Even in New Hampshire, Florida’s Governor is being compelled to defend his home state’s battered homeowners’ insurance market.
During a press conference in Rochester, Ron DeSantis pushed back against the “false premise” that he hadn’t addressed issues in the sector, adding that he would have done even more if the Legislature had been on board.
“We’ve done property insurance for three years. Going back to 2021, we had to get what the Legislature would do. There were other things that I wanted them to do then that they weren’t prepared to,” DeSantis said, though he didn’t specify what those other things were.
“Once the election happened, we had better numbers,” DeSantis added. “We called a Special Session very quickly and got those changes done. So we’ve been working on this for a number of years.”
Despite DeSantis’ narrative of action, he has acknowledged elsewhere that Floridians will need some luck to deal with this storm season, as he urged Florida homeowners to “knock on wood” and wait out the crisis during a radio interview earlier this month.

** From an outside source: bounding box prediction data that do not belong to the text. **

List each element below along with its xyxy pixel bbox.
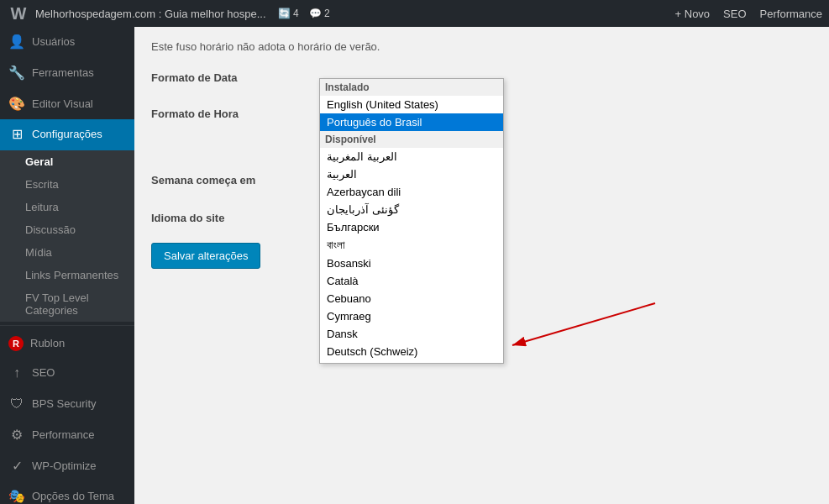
sidebar-item-label: Configurações: [32, 128, 102, 142]
sidebar-item-label: Opções do Tema: [32, 490, 114, 504]
sidebar-item-configuracoes[interactable]: ⊞ Configurações: [0, 119, 134, 150]
formato-hora-label: Formato de Hora: [151, 96, 319, 162]
sidebar-item-usuarios[interactable]: 👤 Usuários: [0, 27, 134, 58]
bps-icon: 🛡: [8, 396, 25, 413]
wp-logo-icon[interactable]: W: [7, 2, 30, 25]
comments-icon[interactable]: 💬 2: [309, 8, 330, 19]
updates-icon[interactable]: 🔄 4: [278, 8, 299, 19]
lang-option-cy[interactable]: Cymraeg: [320, 307, 503, 325]
idioma-label: Idioma do site: [151, 200, 319, 236]
available-group-label: Disponível: [320, 131, 503, 148]
lang-option-az_IR[interactable]: گؤنئی آذربایجان: [320, 201, 503, 218]
lang-option-az[interactable]: Azerbaycan dili: [320, 183, 503, 201]
sidebar-item-opcoes-tema[interactable]: 🎭 Opções do Tema: [0, 481, 134, 504]
sidebar-item-label: Editor Visual: [32, 97, 93, 112]
site-name[interactable]: Melhorhospedagem.com : Guia melhor hospe…: [35, 8, 266, 20]
rublon-icon: R: [8, 336, 24, 351]
lang-option-da[interactable]: Dansk: [320, 325, 503, 343]
configuracoes-icon: ⊞: [8, 126, 25, 144]
svg-line-1: [512, 303, 655, 345]
submenu-links-permanentes[interactable]: Links Permanentes: [0, 264, 134, 286]
lang-option-bs[interactable]: Bosanski: [320, 255, 503, 272]
adminbar-icons: 🔄 4 💬 2: [278, 8, 330, 19]
lang-option-bn[interactable]: বাংলা: [320, 236, 503, 255]
installed-group-label: Instalado: [320, 79, 503, 96]
submenu-geral[interactable]: Geral: [0, 150, 134, 173]
sidebar-item-seo[interactable]: ↑ SEO: [0, 358, 134, 389]
formato-data-value: Instalado English (United States) Portug…: [319, 60, 812, 96]
lang-option-ca[interactable]: Català: [320, 272, 503, 290]
submenu-escrita[interactable]: Escrita: [0, 173, 134, 196]
sidebar-item-performance[interactable]: ⚙ Performance: [0, 420, 134, 451]
sidebar-item-editor-visual[interactable]: 🎨 Editor Visual: [0, 89, 134, 120]
sidebar-item-label: Performance: [32, 428, 94, 443]
editor-icon: 🎨: [8, 96, 25, 113]
lang-option-ar[interactable]: العربية: [320, 165, 503, 183]
settings-table: Formato de Data Instalado English (Unite…: [151, 60, 812, 236]
lang-option-ar_MA[interactable]: العربية المغربية: [320, 148, 503, 165]
submenu-midia[interactable]: Mídia: [0, 241, 134, 264]
seo-link[interactable]: SEO: [723, 8, 746, 20]
timezone-note: Este fuso horário não adota o horário de…: [151, 40, 812, 53]
language-listbox[interactable]: Instalado English (United States) Portug…: [319, 78, 504, 364]
wp-optimize-icon: ✓: [8, 458, 25, 475]
submenu-discussao[interactable]: Discussão: [0, 218, 134, 241]
lang-option-pt_BR[interactable]: Português do Brasil: [320, 113, 503, 131]
seo-icon: ↑: [8, 365, 25, 382]
adminbar-right: + Novo SEO Performance: [675, 8, 822, 20]
sidebar: 👤 Usuários 🔧 Ferramentas 🎨 Editor Visual…: [0, 27, 134, 504]
save-button[interactable]: Salvar alterações: [151, 243, 260, 269]
lang-option-en_US[interactable]: English (United States): [320, 96, 503, 113]
lang-option-de_formal[interactable]: Deutsch (Sie): [320, 360, 503, 364]
lang-option-bg[interactable]: Български: [320, 218, 503, 236]
sidebar-item-ferramentas[interactable]: 🔧 Ferramentas: [0, 58, 134, 89]
submenu-fv-top-level[interactable]: FV Top Level Categories: [0, 286, 134, 322]
sidebar-item-label: Usuários: [32, 35, 75, 50]
sidebar-item-wp-optimize[interactable]: ✓ WP-Optimize: [0, 451, 134, 482]
formato-data-label: Formato de Data: [151, 60, 319, 96]
sidebar-item-label: Rublon: [30, 337, 65, 351]
formato-data-row: Formato de Data Instalado English (Unite…: [151, 60, 812, 96]
menu-separator: [0, 325, 134, 326]
sidebar-item-label: SEO: [32, 366, 55, 381]
performance-icon: ⚙: [8, 427, 25, 444]
sidebar-item-bps-security[interactable]: 🛡 BPS Security: [0, 389, 134, 420]
sidebar-item-rublon[interactable]: R Rublon: [0, 329, 134, 358]
admin-bar: W Melhorhospedagem.com : Guia melhor hos…: [0, 0, 829, 27]
red-arrow-annotation: [487, 295, 672, 365]
sidebar-item-label: WP-Optimize: [32, 459, 97, 474]
lang-option-ceb[interactable]: Cebuano: [320, 290, 503, 307]
novo-link[interactable]: + Novo: [675, 8, 711, 20]
opcoes-tema-icon: 🎭: [8, 488, 25, 504]
semana-label: Semana começa em: [151, 162, 319, 200]
submenu-leitura[interactable]: Leitura: [0, 196, 134, 218]
ferramentas-icon: 🔧: [8, 65, 25, 82]
usuarios-icon: 👤: [8, 34, 25, 51]
sidebar-item-label: Ferramentas: [32, 66, 94, 81]
lang-option-de_CH[interactable]: Deutsch (Schweiz): [320, 343, 503, 360]
performance-link[interactable]: Performance: [760, 8, 822, 20]
main-content: Este fuso horário não adota o horário de…: [134, 27, 829, 504]
sidebar-item-label: BPS Security: [32, 397, 97, 412]
configuracoes-submenu: Geral Escrita Leitura Discussão Mídia Li…: [0, 150, 134, 322]
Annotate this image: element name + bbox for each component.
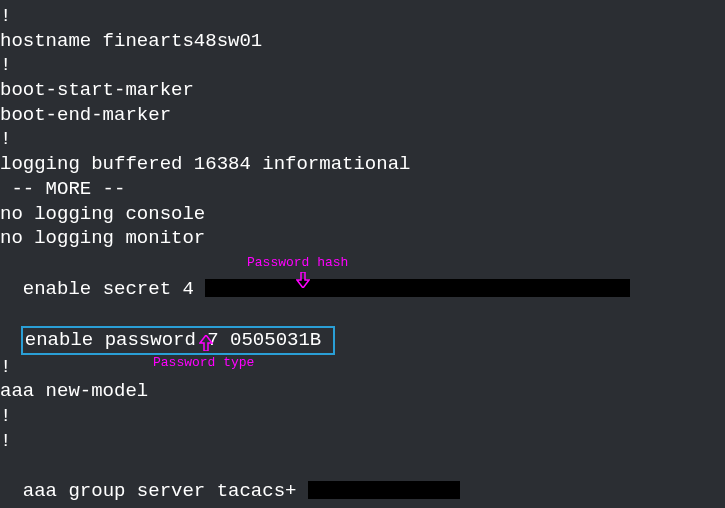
config-line: ! [0, 53, 725, 78]
config-line: ! [0, 127, 725, 152]
highlighted-password-box: enable password 7 0505031B [21, 326, 335, 355]
config-line: hostname finearts48sw01 [0, 29, 725, 54]
config-more-prompt: -- MORE -- [0, 177, 725, 202]
config-line: aaa new-model [0, 379, 725, 404]
annotation-password-hash: Password hash [247, 255, 348, 272]
config-enable-password-line: enable password 7 0505031B [0, 301, 725, 354]
config-server-line: server 132. [0, 504, 725, 508]
config-line: boot-start-marker [0, 78, 725, 103]
config-line: ! [0, 4, 725, 29]
redacted-password-hash [205, 279, 630, 297]
redacted-tacacs-name [308, 481, 460, 499]
arrow-down-icon [296, 272, 310, 288]
config-line: ! [0, 429, 725, 454]
annotation-password-type: Password type [153, 355, 254, 372]
config-tacacs-line: aaa group server tacacs+ [0, 453, 725, 503]
config-line: boot-end-marker [0, 103, 725, 128]
config-line: no logging console [0, 202, 725, 227]
config-enable-secret-line: enable secret 4 [0, 251, 725, 301]
config-line: no logging monitor [0, 226, 725, 251]
config-line: logging buffered 16384 informational [0, 152, 725, 177]
enable-secret-prefix: enable secret 4 [23, 278, 205, 300]
config-line: ! [0, 355, 725, 380]
arrow-up-icon [199, 335, 213, 351]
tacacs-prefix: aaa group server tacacs+ [23, 480, 308, 502]
config-line: ! [0, 404, 725, 429]
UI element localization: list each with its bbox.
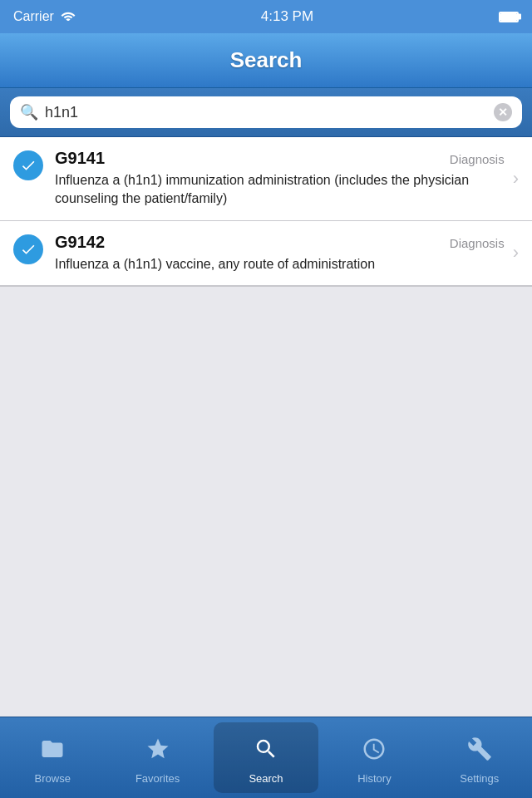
status-time: 4:13 PM [261,8,313,25]
tab-label-browse: Browse [35,772,71,785]
search-input[interactable] [45,104,487,121]
result-description: Influenza a (h1n1) vaccine, any route of… [55,255,505,273]
app-header: Search [0,33,532,88]
result-code: G9141 [55,149,105,168]
tab-bar: Browse Favorites Search History Settings [0,717,532,798]
status-bar: Carrier 4:13 PM [0,0,532,33]
result-type: Diagnosis [450,152,505,166]
tab-label-history: History [357,772,391,785]
result-content: G9142 Diagnosis Influenza a (h1n1) vacci… [55,233,505,273]
carrier-label: Carrier [13,9,54,24]
result-header: G9141 Diagnosis [55,149,505,168]
star-icon [145,736,170,767]
search-bar-container: 🔍 ✕ [0,88,532,137]
clock-icon [362,736,387,767]
tab-search[interactable]: Search [214,722,318,793]
clear-button[interactable]: ✕ [494,103,512,121]
wifi-icon [61,9,76,24]
result-content: G9141 Diagnosis Influenza a (h1n1) immun… [55,149,505,209]
status-right [499,12,519,22]
tab-label-search: Search [249,772,283,785]
battery-icon [499,12,519,22]
tab-browse[interactable]: Browse [0,717,105,798]
chevron-right-icon: › [513,242,519,264]
search-icon [254,736,278,767]
tab-label-favorites: Favorites [135,772,180,785]
search-icon: 🔍 [20,103,38,121]
folder-icon [40,736,65,767]
result-item[interactable]: G9141 Diagnosis Influenza a (h1n1) immun… [0,137,532,221]
tab-favorites[interactable]: Favorites [105,717,209,798]
tab-label-settings: Settings [460,772,499,785]
result-description: Influenza a (h1n1) immunization administ… [55,171,505,209]
search-input-wrapper[interactable]: 🔍 ✕ [10,96,522,128]
check-icon [13,234,43,264]
check-icon [13,150,43,180]
result-code: G9142 [55,233,105,252]
result-header: G9142 Diagnosis [55,233,505,252]
tab-settings[interactable]: Settings [427,717,532,798]
results-list: G9141 Diagnosis Influenza a (h1n1) immun… [0,137,532,287]
chevron-right-icon: › [513,168,519,190]
page-title: Search [230,47,303,73]
status-left: Carrier [13,9,76,24]
tab-history[interactable]: History [322,717,426,798]
wrench-icon [467,736,492,767]
result-type: Diagnosis [450,236,505,250]
result-item[interactable]: G9142 Diagnosis Influenza a (h1n1) vacci… [0,221,532,286]
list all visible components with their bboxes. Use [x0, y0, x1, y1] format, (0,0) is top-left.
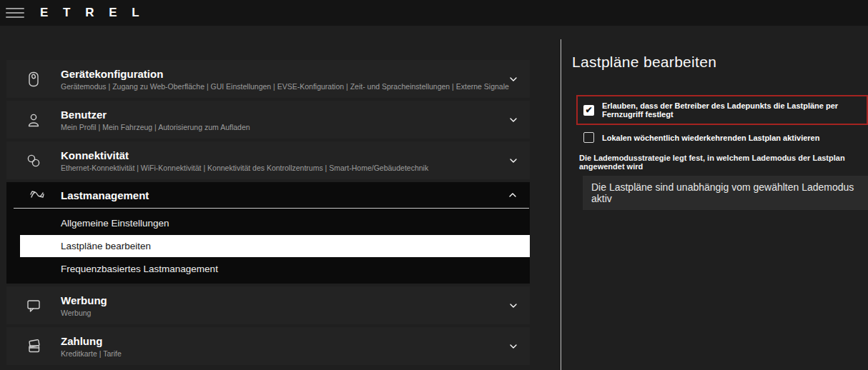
section-konnektivitaet[interactable]: Konnektivität Ethernet-Konnektivität | W… — [6, 141, 530, 179]
chevron-down-icon[interactable] — [497, 155, 530, 166]
panel-divider — [561, 39, 561, 370]
section-title: Lastmanagement — [61, 189, 496, 201]
etrel-logo: E T R E L — [40, 6, 145, 20]
topbar: E T R E L — [0, 0, 868, 26]
section-lastmanagement-header[interactable]: Lastmanagement — [14, 182, 529, 209]
credit-cards-icon — [6, 338, 61, 355]
subitem-allgemeine-einstellungen[interactable]: Allgemeine Einstellungen — [6, 212, 530, 234]
section-subtitle: Ethernet-Konnektivität | WiFi-Konnektivi… — [61, 164, 497, 172]
section-subtitle: Mein Profil | Mein Fahrzeug | Autorisier… — [61, 123, 497, 131]
chevron-down-icon[interactable] — [497, 300, 530, 311]
chat-bubble-icon — [6, 297, 61, 314]
chevron-down-icon[interactable] — [497, 341, 530, 352]
local-weekly-plan-option[interactable]: Lokalen wöchentlich wiederkehrenden Last… — [583, 132, 868, 143]
lastplaene-panel: Lastpläne bearbeiten ✔ Erlauben, dass de… — [572, 54, 868, 210]
section-lastmanagement: Lastmanagement Allgemeine Einstellungen … — [6, 182, 530, 284]
chevron-down-icon[interactable] — [497, 74, 530, 85]
section-title: Zahlung — [61, 335, 497, 347]
hamburger-menu-icon[interactable] — [6, 8, 24, 18]
device-icon — [6, 71, 61, 88]
section-benutzer[interactable]: Benutzer Mein Profil | Mein Fahrzeug | A… — [6, 101, 530, 139]
subitem-lastplaene-bearbeiten[interactable]: Lastpläne bearbeiten — [20, 235, 530, 257]
link-icon — [6, 152, 61, 169]
page-title: Lastpläne bearbeiten — [572, 54, 868, 71]
charging-mode-strategy-label: Die Lademodusstrategie legt fest, in wel… — [579, 154, 868, 171]
chevron-up-icon[interactable] — [496, 189, 529, 201]
load-wave-icon — [14, 186, 61, 204]
remote-load-plan-option[interactable]: ✔ Erlauben, dass der Betreiber des Ladep… — [576, 95, 868, 125]
section-subtitle: Kreditkarte | Tarife — [61, 349, 497, 358]
charging-mode-strategy-select[interactable]: Die Lastpläne sind unabhängig vom gewähl… — [583, 176, 868, 210]
local-weekly-plan-checkbox[interactable] — [583, 132, 594, 143]
section-werbung[interactable]: Werbung Werbung — [6, 286, 530, 324]
remote-load-plan-label: Erlauben, dass der Betreiber des Ladepun… — [602, 101, 859, 119]
section-zahlung[interactable]: Zahlung Kreditkarte | Tarife — [6, 327, 530, 365]
section-title: Konnektivität — [61, 149, 497, 161]
section-geraetekonfiguration[interactable]: Gerätekonfiguration Gerätemodus | Zugang… — [6, 60, 530, 98]
lastmanagement-subitems: Allgemeine Einstellungen Lastpläne bearb… — [6, 209, 530, 284]
section-title: Benutzer — [61, 109, 497, 121]
user-icon — [6, 111, 61, 129]
section-subtitle: Gerätemodus | Zugang zu Web-Oberfläche |… — [61, 82, 497, 91]
local-weekly-plan-label: Lokalen wöchentlich wiederkehrenden Last… — [602, 134, 819, 142]
remote-load-plan-checkbox[interactable]: ✔ — [583, 105, 594, 116]
subitem-frequenzbasiertes-lastmanagement[interactable]: Frequenzbasiertes Lastmanagement — [6, 258, 530, 280]
chevron-down-icon[interactable] — [497, 114, 530, 126]
settings-accordion: Gerätekonfiguration Gerätemodus | Zugang… — [6, 60, 530, 365]
section-title: Gerätekonfiguration — [61, 68, 497, 80]
section-subtitle: Werbung — [61, 309, 497, 317]
section-title: Werbung — [61, 294, 497, 306]
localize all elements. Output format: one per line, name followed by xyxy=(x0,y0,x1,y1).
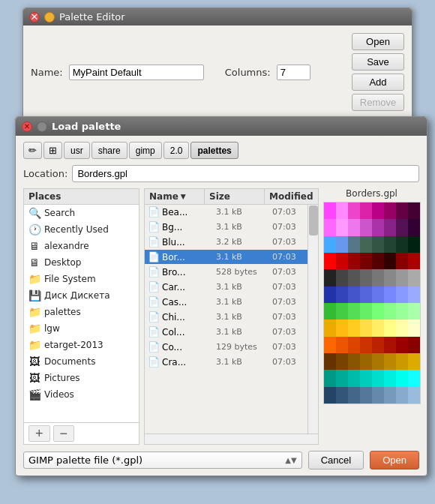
file-size: 3.1 kB xyxy=(216,312,272,322)
files-column-header-modified[interactable]: Modified xyxy=(265,189,318,204)
places-item-icon: 📁 xyxy=(28,306,40,318)
places-list: 🔍Search🕐Recently Used🖥alexandre🖥Desktop📁… xyxy=(24,205,139,422)
places-item[interactable]: 🖥Desktop xyxy=(24,254,139,271)
file-item[interactable]: 📄Chi...3.1 kB07:03 xyxy=(145,310,308,325)
file-icon: 📄 xyxy=(148,356,160,368)
preview-color-cell xyxy=(396,236,408,253)
preview-color-cell xyxy=(372,387,384,404)
file-modified: 07:03 xyxy=(272,357,304,367)
places-item-icon: 🖼 xyxy=(28,356,40,368)
preview-color-cell xyxy=(408,320,420,336)
preview-color-cell xyxy=(336,236,348,253)
preview-color-cell xyxy=(396,320,408,336)
files-column-header-name[interactable]: Name ▼ xyxy=(145,189,205,204)
preview-color-cell xyxy=(396,286,408,303)
places-item[interactable]: 📁etarget-2013 xyxy=(24,337,139,353)
edit-icon-btn[interactable]: ✏ xyxy=(23,142,42,159)
pe-remove-button[interactable]: Remove xyxy=(352,94,404,111)
preview-color-cell xyxy=(324,370,336,386)
files-scrollbar[interactable] xyxy=(308,205,318,434)
files-column-header-size[interactable]: Size xyxy=(205,189,265,204)
cancel-button[interactable]: Cancel xyxy=(308,451,364,470)
location-input[interactable] xyxy=(72,165,419,182)
grid-icon-btn[interactable]: ⊞ xyxy=(44,142,62,159)
file-size: 3.1 kB xyxy=(216,327,272,337)
places-item[interactable]: 📁File System xyxy=(24,271,139,287)
preview-color-cell xyxy=(348,236,360,253)
places-remove-button[interactable]: − xyxy=(53,425,75,442)
file-item[interactable]: 📄Col...3.1 kB07:03 xyxy=(145,325,308,340)
files-scrollbar-thumb[interactable] xyxy=(309,206,318,236)
open-button[interactable]: Open xyxy=(370,451,419,470)
places-item-label: Recently Used xyxy=(44,224,109,235)
file-item[interactable]: 📄Car...3.1 kB07:03 xyxy=(145,280,308,295)
file-item[interactable]: 📄Blu...3.2 kB07:03 xyxy=(145,235,308,250)
places-item[interactable]: 🕐Recently Used xyxy=(24,221,139,238)
files-horizontal-scrollbar[interactable] xyxy=(145,434,318,444)
usr-btn[interactable]: usr xyxy=(64,142,90,159)
lp-main-content: Places 🔍Search🕐Recently Used🖥alexandre🖥D… xyxy=(23,188,419,445)
preview-color-cell xyxy=(384,202,396,219)
file-icon: 📄 xyxy=(148,251,160,262)
file-item[interactable]: 📄Bg...3.1 kB07:03 xyxy=(145,220,308,235)
pe-add-button[interactable]: Add xyxy=(352,74,404,91)
preview-color-cell xyxy=(348,387,360,404)
share-btn[interactable]: share xyxy=(92,142,128,159)
file-item[interactable]: 📄Bro...528 bytes07:03 xyxy=(145,265,308,280)
pe-save-button[interactable]: Save xyxy=(352,53,404,70)
file-item[interactable]: 📄Cas...3.1 kB07:03 xyxy=(145,295,308,310)
file-icon: 📄 xyxy=(148,221,160,232)
preview-color-cell xyxy=(384,253,396,269)
preview-color-cell xyxy=(408,353,420,370)
file-type-select[interactable]: GIMP palette file (*.gpl) ▲▼ xyxy=(23,452,302,469)
load-palette-close-button[interactable]: ✕ xyxy=(22,122,32,132)
preview-color-cell xyxy=(408,236,420,253)
two-btn[interactable]: 2.0 xyxy=(164,142,190,159)
preview-color-cell xyxy=(372,286,384,303)
preview-color-cell xyxy=(384,387,396,404)
file-modified: 07:03 xyxy=(272,342,304,352)
file-type-label: GIMP palette file (*.gpl) xyxy=(28,454,142,466)
file-icon: 📄 xyxy=(148,311,160,322)
pe-open-button[interactable]: Open xyxy=(352,33,404,50)
places-item[interactable]: 📁lgw xyxy=(24,320,139,337)
file-name: Bg... xyxy=(162,222,216,232)
preview-color-cell xyxy=(408,303,420,320)
preview-color-cell xyxy=(336,370,348,386)
places-item[interactable]: 💾Диск Дискета xyxy=(24,287,139,304)
preview-color-cell xyxy=(360,219,372,236)
file-size: 3.1 kB xyxy=(216,222,272,232)
palette-columns-input[interactable] xyxy=(277,64,310,80)
preview-color-cell xyxy=(372,219,384,236)
preview-color-cell xyxy=(396,269,408,286)
preview-color-cell xyxy=(336,353,348,370)
gimp-btn[interactable]: gimp xyxy=(129,142,162,159)
file-item[interactable]: 📄Co...129 bytes07:03 xyxy=(145,340,308,355)
places-item-label: Videos xyxy=(44,389,74,400)
file-item[interactable]: 📄Cra...3.1 kB07:03 xyxy=(145,355,308,370)
places-add-button[interactable]: + xyxy=(28,425,50,442)
places-item[interactable]: 🖼Pictures xyxy=(24,370,139,386)
preview-color-cell xyxy=(360,303,372,320)
pe-buttons-group: Open Save Add Remove xyxy=(352,33,404,111)
load-palette-min-button[interactable] xyxy=(37,122,47,132)
places-item[interactable]: 🖼Documents xyxy=(24,353,139,370)
places-item[interactable]: 📁palettes xyxy=(24,304,139,320)
palette-editor-title: Palette Editor xyxy=(59,11,125,22)
palettes-btn[interactable]: palettes xyxy=(190,142,238,159)
places-item-label: Search xyxy=(44,208,75,218)
file-size: 3.1 kB xyxy=(216,252,272,262)
preview-color-cell xyxy=(396,337,408,353)
file-item[interactable]: 📄Bea...3.1 kB07:03 xyxy=(145,205,308,220)
palette-name-input[interactable] xyxy=(69,64,204,80)
preview-color-cell xyxy=(408,337,420,353)
places-item[interactable]: 🖥alexandre xyxy=(24,238,139,254)
preview-color-cell xyxy=(348,320,360,336)
places-footer: + − xyxy=(24,422,139,444)
places-item[interactable]: 🔍Search xyxy=(24,205,139,221)
palette-editor-min-button[interactable] xyxy=(44,12,55,22)
file-item[interactable]: 📄Bor...3.1 kB07:03 xyxy=(145,250,308,265)
preview-color-cell xyxy=(384,269,396,286)
palette-editor-close-button[interactable]: ✕ xyxy=(29,12,40,22)
places-item[interactable]: 🎬Videos xyxy=(24,386,139,403)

“I think they’re going to wait through this hurricane season and then I think they’re going to be willing to deploy more capital to Florida,” DeSantis said of insurance companies earlier this month on the Howie Carr Show. “So, knock on wood, we won’t have a big storm this summer. Then I think you’re going to start to see companies see an advantage.”
Those with policies from Citizens Property Insurance may need to knock the loudest. DeSantis noted last year that the state-sponsored insurer of last resort was “unfortunately undercapitalized” and that the company could go “belly up” if it actually had to weather a major storm.
DeSantis purportedly helped to boost the reinsurance market during his stop in England this spring. He met with British reinsurance companies, and “secured a commitment from companies in attendance to increase access for carriers serving Florida policyholders,” according to a media release from the Governor’s Office.
Despite the legislative work and the reassuring words, the perception is that the market is still in trouble. Farmers Insurance, the ninth-largest property insurance company in the U.S., left the state recently. Seven other insurers went insolvent in the last year, an indication to many homeowners and observers that the state’s insurance market is in crisis.